▶ Task goal
Below are entries. Give back exactly the lines from the one containing "en iyi deneyimi elde edersiniz." through the one containing "siparişi ver", inclusive, without the pictures.

---------- Entries supplied ----------

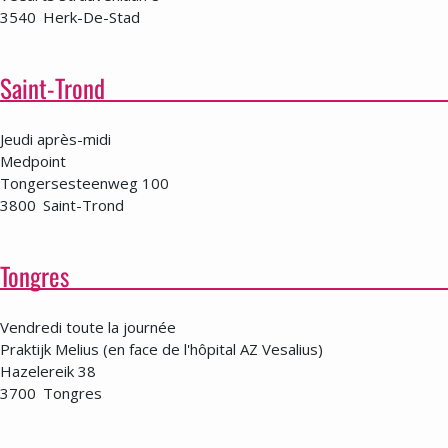
3540
Herk-De-Stad
Saint-Trond
Jeudi après-midi
Medpoint
Tongersesteenweg 100
3800
Saint-Trond
Tongres
Vendredi toute la journée
Praktijk Melius (en face de l'hôpital AZ Vesalius)
Hazelereik 38
3700
Tongres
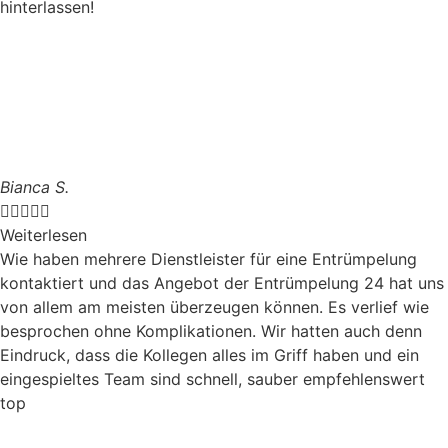
hinterlassen!
Bianca S.





Weiterlesen
Wie haben mehrere Dienstleister für eine Entrümpelung
kontaktiert und das Angebot der Entrümpelung 24 hat uns
von allem am meisten überzeugen können. Es verlief wie
besprochen ohne Komplikationen. Wir hatten auch denn
Eindruck, dass die Kollegen alles im Griff haben und ein
eingespieltes Team sind schnell, sauber empfehlenswert
top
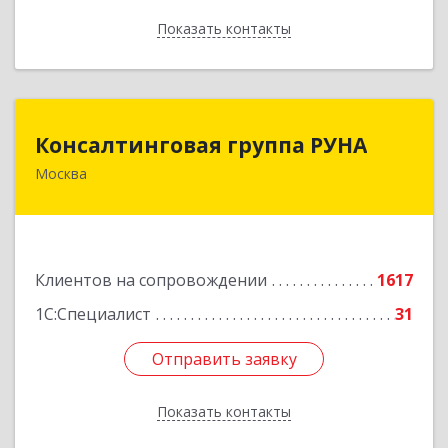
Показать контакты
Назад
Консалтинговая группа РУНА
Консалтинговая группа РУНА
Москва
117218, Москва г, Кржижановского ул, дом №
29, корпус 1
Подробнее
Клиентов на сопровождении
1617
1С:Специалист
31
Отправить заявку
Отправить заявку
Показать контакты
Назад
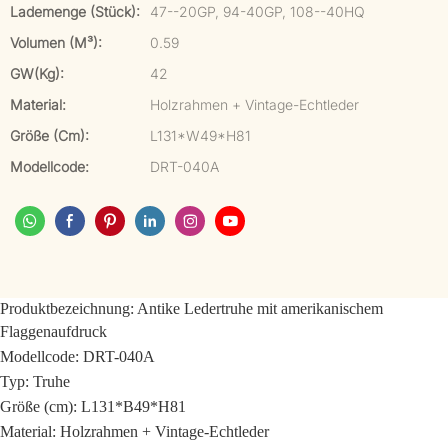
Lademenge (Stück):
47--20GP, 94-40GP, 108--40HQ
Volumen (m³):
0.59
GW(kg):
42
Material:
Holzrahmen + Vintage-Echtleder
Größe (cm):
L131*W49*H81
Modellcode:
DRT-040A
Produktbezeichnung: Antike Ledertruhe mit amerikanischem
Flaggenaufdruck
Modellcode: DRT-040A
Typ: Truhe
Größe (cm): L131*B49*H81
Material: Holzrahmen + Vintage-Echtleder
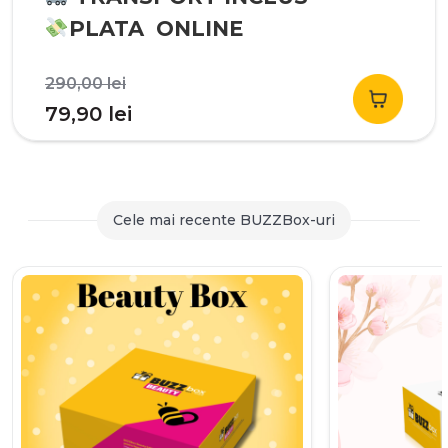
PLATA ONLINE
Prețul
290,00
lei
inițial
Prețul
79,90
lei
a
curent
fost:
este:
290,00 lei.
79,90 lei.
Cele mai recente BUZZBox-uri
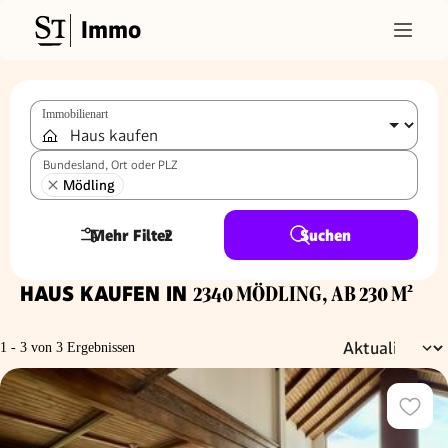
Immo
Immobilienart
Bundesland, Ort oder PLZ
Mödling
Mehr Filter
2
Suchen
HAUS KAUFEN IN
2340 MÖDLING, AB 230 M²
1 - 3 von 3 Ergebnissen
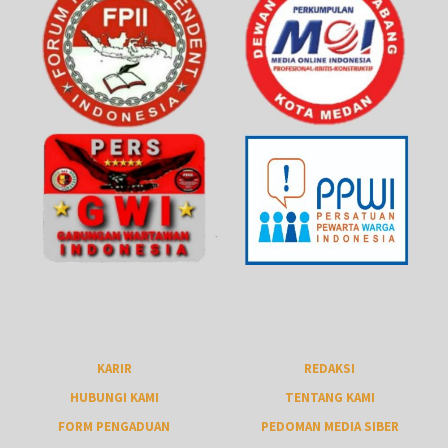
KARIR
REDAKSI
HUBUNGI KAMI
TENTANG KAMI
FORM PENGADUAN
PEDOMAN MEDIA SIBER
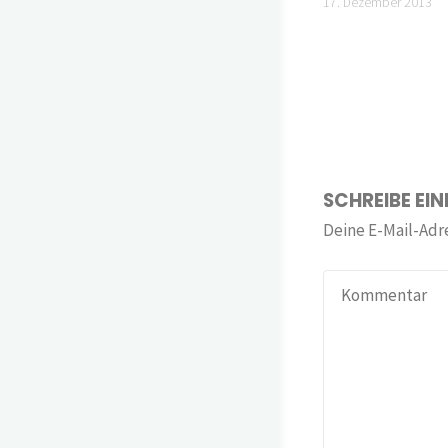
17. Dezember 2013
SCHREIBE EI
Deine E-Mail-Adre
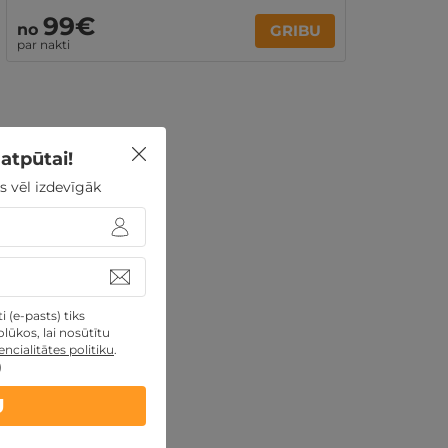
99€
no
GRIBU
par nakti
atpūtai!
s vēl izdevīgāk
 (e-pasts) tiks
lūkos, lai nosūtītu
ncialitātes politiku
.
)
U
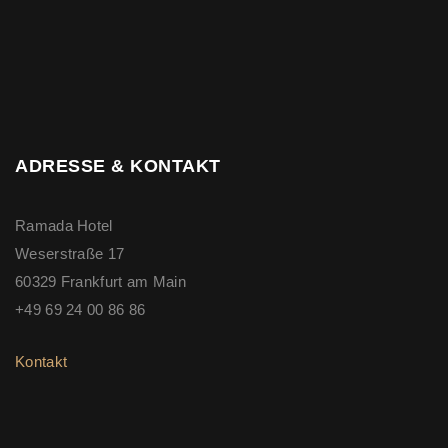
ADRESSE & KONTAKT
Ramada Hotel
Weserstraße 17
60329 Frankfurt am Main
+49 69 24 00 86 86
Kontakt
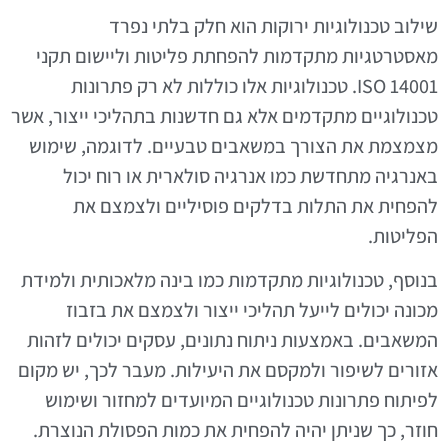
שילוב טכנולוגיות ירוקות הוא חלק בלתי נפרד
מאסטרטגיות מתקדמות להפחתת פליטות וליישום תקני
ISO 14001. טכנולוגיות אלו כוללות לא רק פתרונות
טכנולוגיים מתקדמים אלא גם חדשנות בתהליכי ייצור, אשר
מצמצמת את הצורך במשאבים טבעיים. לדוגמה, שימוש
באנרגיה מתחדשת כמו אנרגיה סולארית או רוח יכול
להפחית את התלות בדלקים פוסיליים ולצמצם את
הפליטות.
בנוסף, טכנולוגיות מתקדמות כמו בינה מלאכותית ולמידת
מכונה יכולים לייעל תהליכי ייצור ולצמצם את בזבוז
המשאבים. באמצעות ניתוח נתונים, עסקים יכולים לזהות
אזורים לשיפור ולמקסם את היעילות. מעבר לכך, יש מקום
לפיתוח פתרונות טכנולוגיים המיועדים למחזור ושימוש
חוזר, כך שניתן יהיה להפחית את כמות הפסולת הנוצרת.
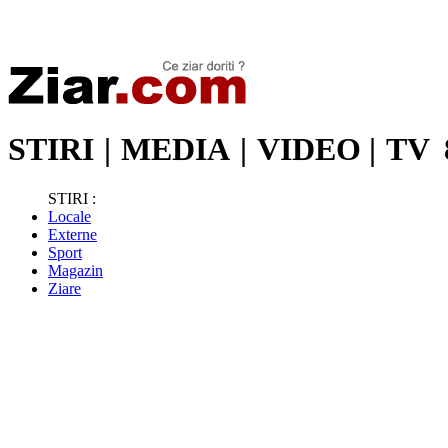
Stiri de ultima oră | Ultimele ştiri | Presa online | Stiri libere
STIRI
|
MEDIA
|
VIDEO
|
TV
STIRI :
Locale
Externe
Sport
Magazin
Ziare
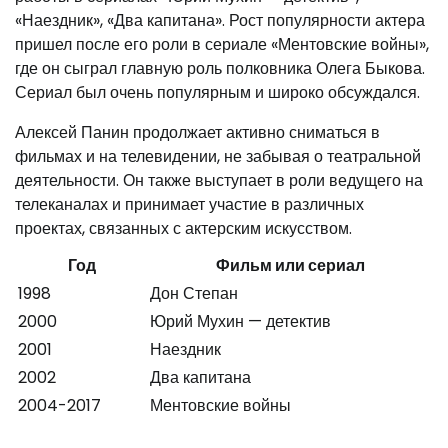
«Наездник», «Два капитана». Рост популярности актера
пришел после его роли в сериале «Ментовские войны»,
где он сыграл главную роль полковника Олега Быкова.
Сериал был очень популярным и широко обсуждался.
Алексей Панин продолжает активно сниматься в
фильмах и на телевидении, не забывая о театральной
деятельности. Он также выступает в роли ведущего на
телеканалах и принимает участие в различных
проектах, связанных с актерским искусством.
Год
Фильм или сериал
1998
Дон Степан
2000
Юрий Мухин — детектив
2001
Наездник
2002
Два капитана
2004-2017
Ментовские войны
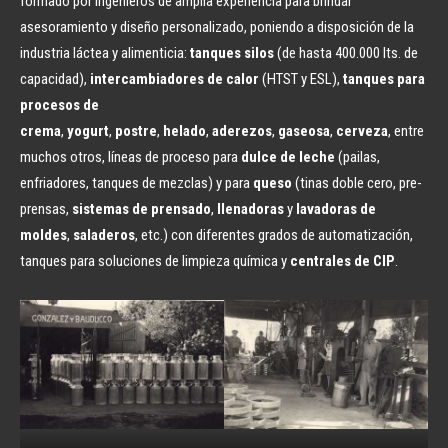
formado por Ingenieros de amplia experiencia para brindar
asesoramiento y diseño personalizado, poniendo a disposición de la
industria láctea y alimenticia:
tanques silos
(de hasta 400.000 lts. de
capacidad),
intercambiadores de calor
(HTST y ESL),
tanques para
procesos de
crema
,
yogurt
,
postre
,
helado
,
aderezos
,
gaseosa
,
cerveza
, entre
muchos otros, líneas de proceso para
dulce de leche
(pailas,
enfriadores, tanques de mezclas) y para
queso
(tinas doble cero, pre-
prensas,
sistemas de prensado
,
llenadoras
y
lavadoras de
moldes
,
saladeros
, etc.) con diferentes grados de automatización,
tanques para soluciones de limpieza quí­mica y
centrales de CIP
.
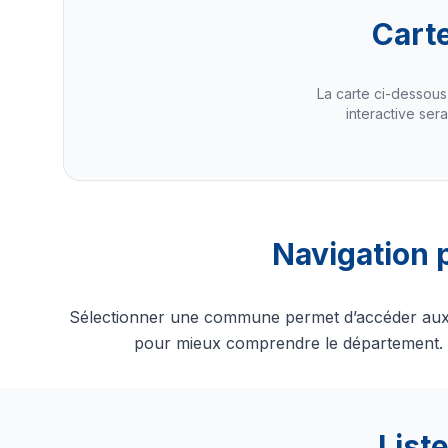
Cart
La carte ci-dessous
interactive sera
Navigation 
Sélectionner une commune permet d’accéder aux inf
pour mieux comprendre le département. C
List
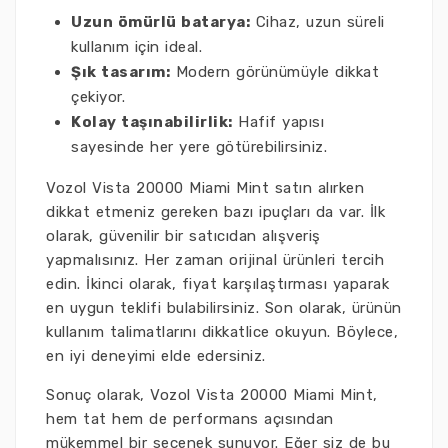
Uzun ömürlü batarya:
Cihaz, uzun süreli
kullanım için ideal.
Şık tasarım:
Modern görünümüyle dikkat
çekiyor.
Kolay taşınabilirlik:
Hafif yapısı
sayesinde her yere götürebilirsiniz.
Vozol Vista 20000 Miami Mint satın alırken
dikkat etmeniz gereken bazı ipuçları da var. İlk
olarak, güvenilir bir satıcıdan alışveriş
yapmalısınız. Her zaman orijinal ürünleri tercih
edin. İkinci olarak, fiyat karşılaştırması yaparak
en uygun teklifi bulabilirsiniz. Son olarak, ürünün
kullanım talimatlarını dikkatlice okuyun. Böylece,
en iyi deneyimi elde edersiniz.
Sonuç olarak, Vozol Vista 20000 Miami Mint,
hem tat hem de performans açısından
mükemmel bir seçenek sunuyor. Eğer siz de bu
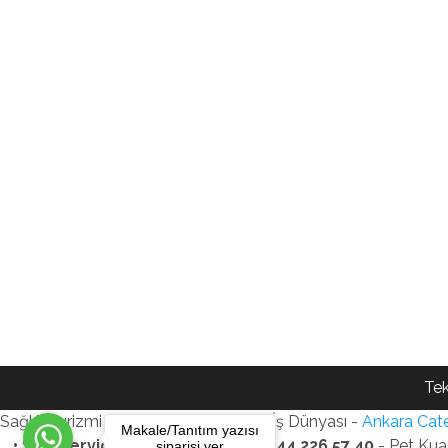
Tek
Sağlık Turizmi Reklam Ajansı - Gezi - İş Dünyası -
Ankara Cate
Makale/Tanıtım yazısı
• SEO Services • WhatsApp: +90 544 226 57 40
- Pet Kua
siparişi ver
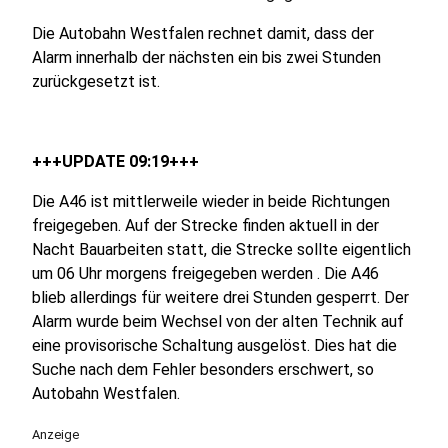
Die Autobahn Westfalen rechnet damit, dass der
Alarm innerhalb der nächsten ein bis zwei Stunden
zurückgesetzt ist.
+++UPDATE 09:19+++
Die A46 ist mittlerweile wieder in beide Richtungen
freigegeben.
Auf der Strecke finden aktuell in der
Nacht Bauarbeiten statt, die Strecke sollte eigentlich
um 06 Uhr morgens freigegeben werden . Die A46
blieb allerdings für weitere drei Stunden gesperrt. Der
Alarm wurde beim Wechsel von der alten Technik auf
eine provisorische Schaltung ausgelöst. Dies hat die
Suche nach dem Fehler besonders erschwert, so
Autobahn Westfalen.
Anzeige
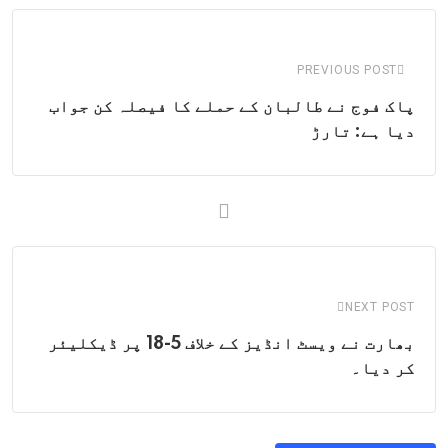
Email
PREVIOUS POST
پاک فوج نے طالبان کے حملے کا فیصلہ کن جواب
دیا ہے: تارڑ
NEXT POST
بھارت نے ویسٹ انڈیز کے خلاف 5-18 پر ڈیکلیئر
کر دیا۔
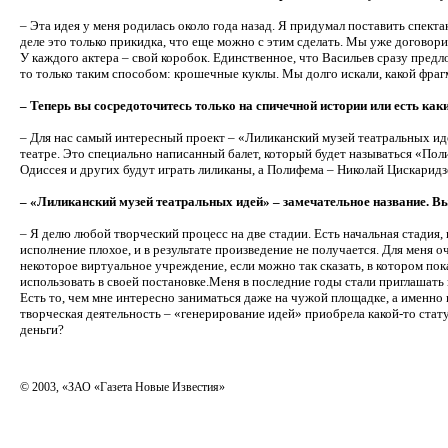
– Эта идея у меня родилась около года назад. Я придумал поставить спекта
деле это только прикидка, что еще можно с этим сделать. Мы уже договорил
У каждого актера – свой коробок. Единственное, что Васильев сразу предл
то только таким способом: крошечные куклы. Мы долго искали, какой фрагм
– Теперь вы сосредоточитесь только на спичечной истории или есть как
– Для нас самый интересный проект – «Лиликанский музей театральных ид
театре. Это специально написанный балет, который будет называться «Пол
Одиссея и других будут играть лиликаны, а Полифема – Николай Цискаридзе. 
– «Лиликанский музей театральных идей» – замечательное название. В
– Я делю любой творческий процесс на две стадии. Есть начальная стадия,
исполнение плохое, и в результате произведение не получается. Для меня о
некоторое виртуальное учреждение, если можно так сказать, в котором по
использовать в своей постановке.Меня в последние годы стали приглашать н
Есть то, чем мне интересно заниматься даже на чужой площадке, а именно
творческая деятельность – «генерирование идей» приобрела какой-то статус
деньги?
© 2003, «ЗАО «Газета Новые Известия»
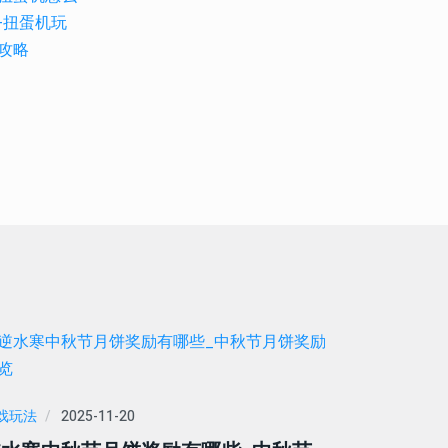
戏玩法
2025-11-20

----------

▶ Response to the task
en iyi deneyimi elde edersiniz.
Sonuç olarak, Vozol Vista 20000 Miami Mint,
hem tat hem de performans açısından
mükemmel bir seçenek sunuyor. Eğer siz de bu
Tek
Sağlık Turizmi Reklam Ajansı - Gezi - İş Dünyası -
Ankara Cate
Makale/Tanıtım yazısı
• SEO Services • WhatsApp: +90 544 226 57 40
- Pet Kua
siparişi ver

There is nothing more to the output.